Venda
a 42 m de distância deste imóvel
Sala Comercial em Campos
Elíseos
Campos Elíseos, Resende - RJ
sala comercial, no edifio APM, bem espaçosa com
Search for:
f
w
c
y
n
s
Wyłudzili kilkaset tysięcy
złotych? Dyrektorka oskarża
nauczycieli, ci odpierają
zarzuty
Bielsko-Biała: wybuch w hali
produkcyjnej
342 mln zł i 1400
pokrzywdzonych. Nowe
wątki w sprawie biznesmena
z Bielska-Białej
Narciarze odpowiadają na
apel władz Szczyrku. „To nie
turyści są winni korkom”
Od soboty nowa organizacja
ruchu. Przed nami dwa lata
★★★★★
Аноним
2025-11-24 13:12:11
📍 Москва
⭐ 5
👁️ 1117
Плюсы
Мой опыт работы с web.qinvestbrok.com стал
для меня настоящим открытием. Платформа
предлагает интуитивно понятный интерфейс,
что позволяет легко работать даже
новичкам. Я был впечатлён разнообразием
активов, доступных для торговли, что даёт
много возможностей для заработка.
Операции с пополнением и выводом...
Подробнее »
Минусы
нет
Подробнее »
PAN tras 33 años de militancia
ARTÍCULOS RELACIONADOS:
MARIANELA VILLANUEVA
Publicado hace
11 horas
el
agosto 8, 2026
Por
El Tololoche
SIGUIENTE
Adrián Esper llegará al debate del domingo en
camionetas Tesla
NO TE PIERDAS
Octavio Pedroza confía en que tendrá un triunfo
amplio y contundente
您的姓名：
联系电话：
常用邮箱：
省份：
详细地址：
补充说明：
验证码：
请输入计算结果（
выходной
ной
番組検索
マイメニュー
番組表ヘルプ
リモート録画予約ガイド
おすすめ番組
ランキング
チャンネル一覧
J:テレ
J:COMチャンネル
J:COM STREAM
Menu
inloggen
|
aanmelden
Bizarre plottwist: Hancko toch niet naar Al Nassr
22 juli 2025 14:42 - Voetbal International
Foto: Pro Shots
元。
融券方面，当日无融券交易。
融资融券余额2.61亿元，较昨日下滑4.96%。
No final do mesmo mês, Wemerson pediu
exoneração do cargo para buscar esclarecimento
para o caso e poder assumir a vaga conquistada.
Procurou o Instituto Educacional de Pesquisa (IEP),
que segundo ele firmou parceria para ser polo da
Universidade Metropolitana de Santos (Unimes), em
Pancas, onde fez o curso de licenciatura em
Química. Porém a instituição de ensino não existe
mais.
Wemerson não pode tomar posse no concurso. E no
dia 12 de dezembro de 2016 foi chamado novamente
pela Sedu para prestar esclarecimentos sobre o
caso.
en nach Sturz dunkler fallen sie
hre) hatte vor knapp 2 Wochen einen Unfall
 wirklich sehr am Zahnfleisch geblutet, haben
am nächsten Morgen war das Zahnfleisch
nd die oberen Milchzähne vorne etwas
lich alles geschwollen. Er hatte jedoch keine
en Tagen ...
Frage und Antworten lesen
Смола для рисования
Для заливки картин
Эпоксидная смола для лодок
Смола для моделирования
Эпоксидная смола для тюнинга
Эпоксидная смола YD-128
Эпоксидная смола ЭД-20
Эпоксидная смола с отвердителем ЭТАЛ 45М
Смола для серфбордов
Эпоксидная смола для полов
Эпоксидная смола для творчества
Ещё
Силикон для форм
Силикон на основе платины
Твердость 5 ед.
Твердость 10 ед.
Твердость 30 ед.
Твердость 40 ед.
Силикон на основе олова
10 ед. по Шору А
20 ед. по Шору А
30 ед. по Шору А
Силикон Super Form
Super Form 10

····················

### What you are asked to do
"hatte" is the word to look for; copy every line of the data that has it.

### Answer to this task
hre) hatte vor knapp 2 Wochen einen Unfall
lich alles geschwollen. Er hatte jedoch keine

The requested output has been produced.